The Vibrant Bunker

Xin Zhou of the 2016 Berlianle Talent Press Mike Crane’s film BUNKER DRAMA, which premiered in Berlinale Forum Expanded.


Mike Crane’s BUNKER DRAMA

Colombia-raised and New York-based artist Mike Crane traveled to Lithuania and found a training camp that unemployed teenagers are sent to at the expenses of the European Union. The purpose of these camps is to recreate the socialist way of life in order to remind the younger generation of the benefits of the free market.

We sat down to discuss the artist’s unexpected discovery, the choice of the image in the video, and the difference between re-enactment and re-staging. Crane’s films BUNKER DRAMA premiered in Berlinale Forum Expanded.

What was the history of the bunker that you shot this piece in?

It was an audiovisual archive that stored 16mm newsreels. The idea is that if the Soviet Union was destabilized by nuclear war, they would broadcast all of the films in the bunker, which contained every newsreel that the Soviet Union ever produced. It was never used, because nuclear war never broke out. Essentially, it’s a site outside of the Soviet Union that was intended to be the go-to place, to continue to broadcast and to make it look like the Soviet Union is doing fine.

Could you talk about the resolution of the film? Why did you intend to make it low-definition?

I chose to work with a camera that has a super 16mm sensor that simulates the look of a super 16mm film. It’s a little Black Magic Pocket cinema camera, small, and light-weight. I was interested in using a camera that simulates the way that those 16mm newsreels simulated the era. The intentional use of artifice, simulation, and staging is what the work really focuses on.

Can you talk more about the context of these military drillings that the teenagers undergo in the bunker?

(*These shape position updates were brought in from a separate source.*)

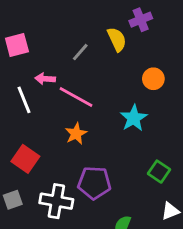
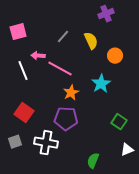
yellow semicircle: (117, 39) -> (91, 41), moved
orange star: (76, 134) -> (71, 93), moved
purple pentagon: (94, 183) -> (66, 119), moved

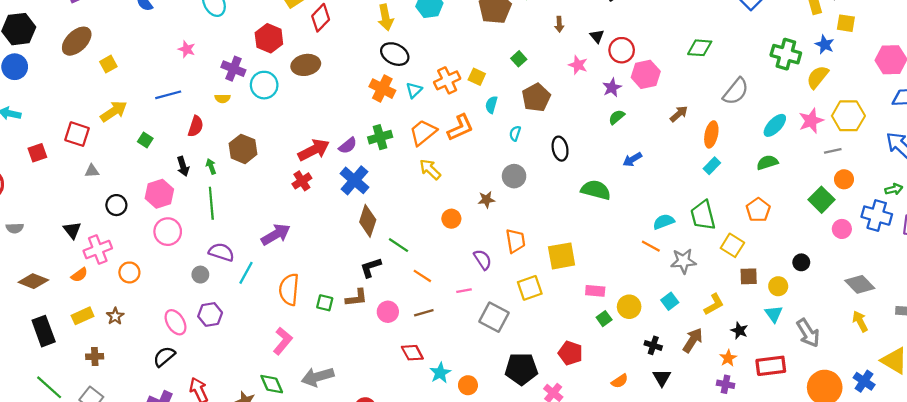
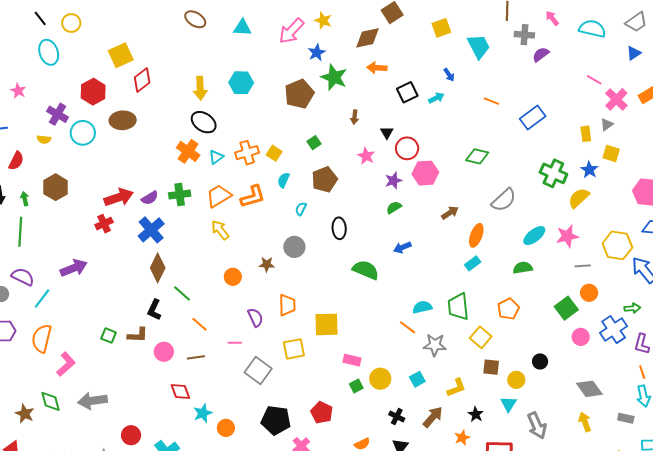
yellow hexagon: (848, 116) -> (617, 245), moved
blue cross: (877, 216) -> (614, 329), turned 32
black L-shape: (371, 267) -> (154, 310), turned -55
orange semicircle: (289, 289) -> (42, 338), moved

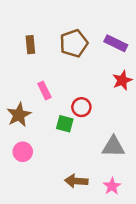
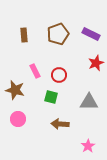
red circle: (81, 107) -> (59, 75), moved
brown star: (19, 115) -> (15, 90), turned -30
gray triangle: (113, 147) -> (89, 102), moved
brown arrow: (76, 181) -> (60, 124), moved

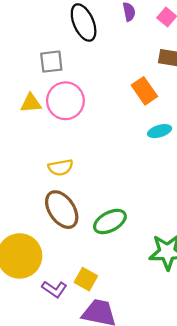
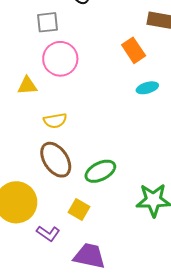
yellow triangle: (31, 103) -> (27, 86), moved
yellow square: (86, 279) -> (79, 210), moved

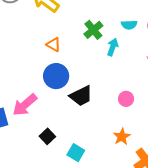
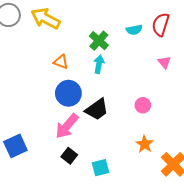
cyan arrow: (113, 47) -> (99, 64), moved
pink arrow: (25, 105) -> (67, 126), moved
cyan square: (76, 153) -> (101, 168), turned -36

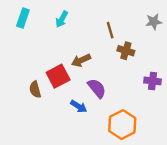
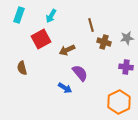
gray star: (154, 22) -> (127, 38), moved
red square: (58, 76) -> (41, 39), moved
brown semicircle: (35, 89) -> (22, 68), moved
orange hexagon: (122, 125) -> (119, 102), moved

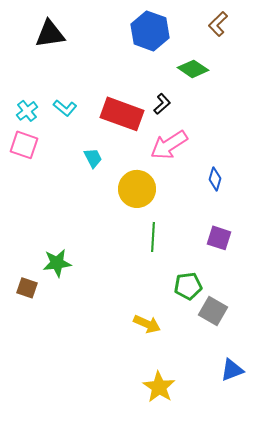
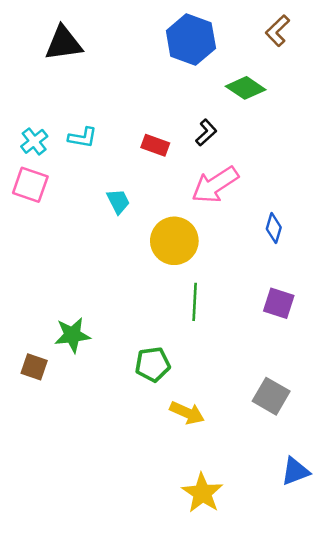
cyan L-shape: (65, 108) -> (83, 138), turned -30
red rectangle: (122, 114) -> (155, 145), size x0.5
green pentagon: (188, 286) -> (153, 364), moved

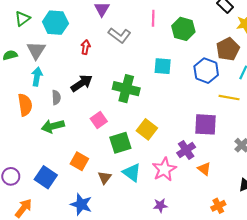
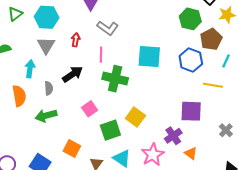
pink line: (153, 18) -> (101, 55), moved
green hexagon: (183, 29) -> (190, 19), moved
gray triangle: (36, 50) -> (46, 45), moved
cyan square: (163, 66) -> (149, 57), size x1.4

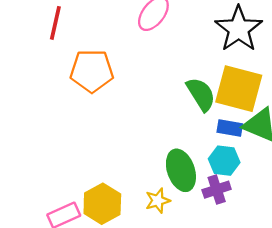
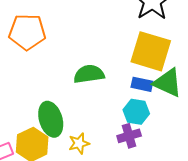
green semicircle: (201, 94) -> (89, 74), moved, turned -68
green ellipse: (181, 170) -> (51, 119), moved

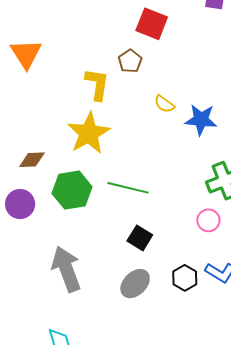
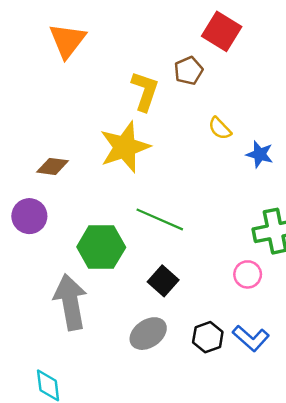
blue star: (201, 120) -> (260, 154), size x0.7
green hexagon: (72, 190) -> (101, 247), moved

January 2016 was the 25th anniversary of the independence from Soviet rule in Lithuania. It was also the 25th anniversary of the US bombing of Baghdad, which initiated the first Gulf War. Both of these events are being replayed today. The ongoing war in Iraq led to the US extraordinary rendition program using foreign black sites for torturing suspected terrorists, which we’re now learning Lithuania played a role in, and the rising fears of a Russian takeover of the Baltic states in light of the recent events in the Ukraine. Many of the fears expressed by the Soviet General's impersonator in the camp touched upon the repercussions of these two contemporary scenarios.